# EXERCISE
Scan the records for the string "bbox"; copy each line where it occurs.

------ ENTRIES PROVIDED ------

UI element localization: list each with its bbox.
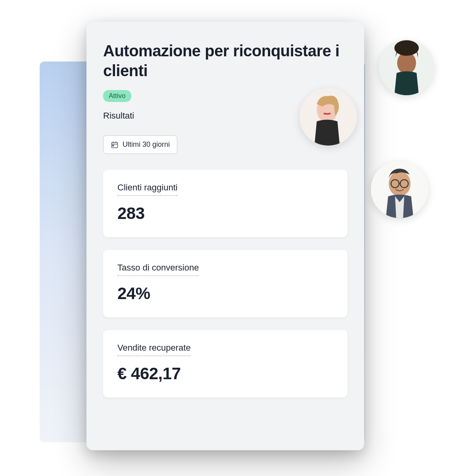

------
------ ENTRIES PROVIDED ------

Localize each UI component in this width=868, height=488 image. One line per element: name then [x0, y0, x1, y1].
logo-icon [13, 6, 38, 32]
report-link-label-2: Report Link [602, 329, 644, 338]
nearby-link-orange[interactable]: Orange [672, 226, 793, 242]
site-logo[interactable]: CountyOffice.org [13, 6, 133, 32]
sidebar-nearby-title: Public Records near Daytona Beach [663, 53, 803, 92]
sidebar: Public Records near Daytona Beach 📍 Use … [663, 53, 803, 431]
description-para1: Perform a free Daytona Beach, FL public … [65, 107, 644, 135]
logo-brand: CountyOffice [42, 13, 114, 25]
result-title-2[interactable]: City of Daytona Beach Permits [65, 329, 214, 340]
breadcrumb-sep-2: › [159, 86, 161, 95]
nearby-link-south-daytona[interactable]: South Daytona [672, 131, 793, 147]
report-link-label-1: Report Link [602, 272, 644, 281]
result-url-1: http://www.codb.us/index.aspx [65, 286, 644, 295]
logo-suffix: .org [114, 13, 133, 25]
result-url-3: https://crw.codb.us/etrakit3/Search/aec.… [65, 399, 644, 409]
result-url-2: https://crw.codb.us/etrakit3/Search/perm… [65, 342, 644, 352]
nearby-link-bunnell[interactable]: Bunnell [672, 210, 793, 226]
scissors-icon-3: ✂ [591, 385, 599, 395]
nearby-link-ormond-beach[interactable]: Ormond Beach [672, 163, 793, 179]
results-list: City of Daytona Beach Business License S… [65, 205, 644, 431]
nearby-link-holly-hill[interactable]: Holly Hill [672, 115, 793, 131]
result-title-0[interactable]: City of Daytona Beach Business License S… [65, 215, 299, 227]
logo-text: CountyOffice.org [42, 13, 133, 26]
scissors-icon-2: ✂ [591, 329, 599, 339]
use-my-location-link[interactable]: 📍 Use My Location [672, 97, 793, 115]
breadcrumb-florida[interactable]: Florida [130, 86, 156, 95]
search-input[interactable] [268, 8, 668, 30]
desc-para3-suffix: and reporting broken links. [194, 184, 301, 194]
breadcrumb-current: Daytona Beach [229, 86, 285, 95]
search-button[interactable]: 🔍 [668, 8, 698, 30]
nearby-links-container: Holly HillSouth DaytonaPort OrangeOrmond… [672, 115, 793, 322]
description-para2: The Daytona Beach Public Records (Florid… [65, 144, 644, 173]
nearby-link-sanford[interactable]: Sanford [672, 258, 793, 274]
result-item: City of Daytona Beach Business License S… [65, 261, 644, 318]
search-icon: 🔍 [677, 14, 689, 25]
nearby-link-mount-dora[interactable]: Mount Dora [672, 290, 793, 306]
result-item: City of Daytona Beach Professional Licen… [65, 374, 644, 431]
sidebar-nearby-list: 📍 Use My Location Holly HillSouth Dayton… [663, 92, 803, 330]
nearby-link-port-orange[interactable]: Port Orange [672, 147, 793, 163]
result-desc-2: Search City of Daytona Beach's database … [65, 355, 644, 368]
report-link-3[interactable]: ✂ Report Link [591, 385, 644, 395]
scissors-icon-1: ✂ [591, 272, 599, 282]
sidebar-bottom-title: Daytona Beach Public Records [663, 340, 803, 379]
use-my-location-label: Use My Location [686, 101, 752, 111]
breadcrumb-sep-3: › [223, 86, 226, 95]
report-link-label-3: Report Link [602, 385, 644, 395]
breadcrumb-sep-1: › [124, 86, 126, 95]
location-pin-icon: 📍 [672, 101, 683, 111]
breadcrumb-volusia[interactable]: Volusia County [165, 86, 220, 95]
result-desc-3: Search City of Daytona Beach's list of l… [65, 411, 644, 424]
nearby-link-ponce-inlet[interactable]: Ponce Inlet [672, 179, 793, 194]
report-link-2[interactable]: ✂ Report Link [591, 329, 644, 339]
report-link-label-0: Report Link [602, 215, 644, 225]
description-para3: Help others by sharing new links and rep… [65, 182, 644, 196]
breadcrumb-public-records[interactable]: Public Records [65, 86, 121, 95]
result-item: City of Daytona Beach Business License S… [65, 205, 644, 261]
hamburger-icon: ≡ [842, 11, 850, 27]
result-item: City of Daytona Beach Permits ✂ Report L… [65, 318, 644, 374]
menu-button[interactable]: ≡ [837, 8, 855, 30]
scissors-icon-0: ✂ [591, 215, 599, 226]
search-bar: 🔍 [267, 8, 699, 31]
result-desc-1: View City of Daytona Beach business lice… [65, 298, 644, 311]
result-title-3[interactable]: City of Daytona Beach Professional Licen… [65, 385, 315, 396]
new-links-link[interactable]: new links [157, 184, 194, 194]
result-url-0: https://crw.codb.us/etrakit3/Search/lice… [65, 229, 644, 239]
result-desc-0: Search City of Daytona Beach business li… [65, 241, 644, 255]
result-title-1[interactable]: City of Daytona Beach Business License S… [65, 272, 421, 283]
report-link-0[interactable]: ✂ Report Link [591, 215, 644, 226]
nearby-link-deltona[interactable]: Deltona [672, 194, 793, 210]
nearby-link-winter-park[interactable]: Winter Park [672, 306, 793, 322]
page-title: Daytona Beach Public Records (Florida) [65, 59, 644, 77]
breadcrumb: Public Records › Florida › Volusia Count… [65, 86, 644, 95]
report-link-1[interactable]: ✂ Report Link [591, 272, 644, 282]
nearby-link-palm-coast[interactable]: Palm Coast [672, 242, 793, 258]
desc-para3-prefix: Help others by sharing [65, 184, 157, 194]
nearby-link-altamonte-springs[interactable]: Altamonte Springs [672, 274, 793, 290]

------
------ ENTRIES PROVIDED ------

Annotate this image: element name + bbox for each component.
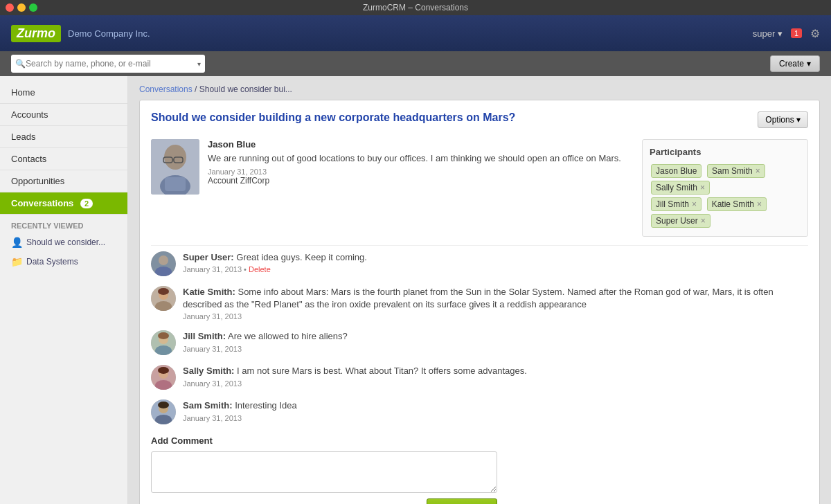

------

# TASK ANSWER
UI element localization: list each with its bbox.
Annotate this image: element name + bbox for each component.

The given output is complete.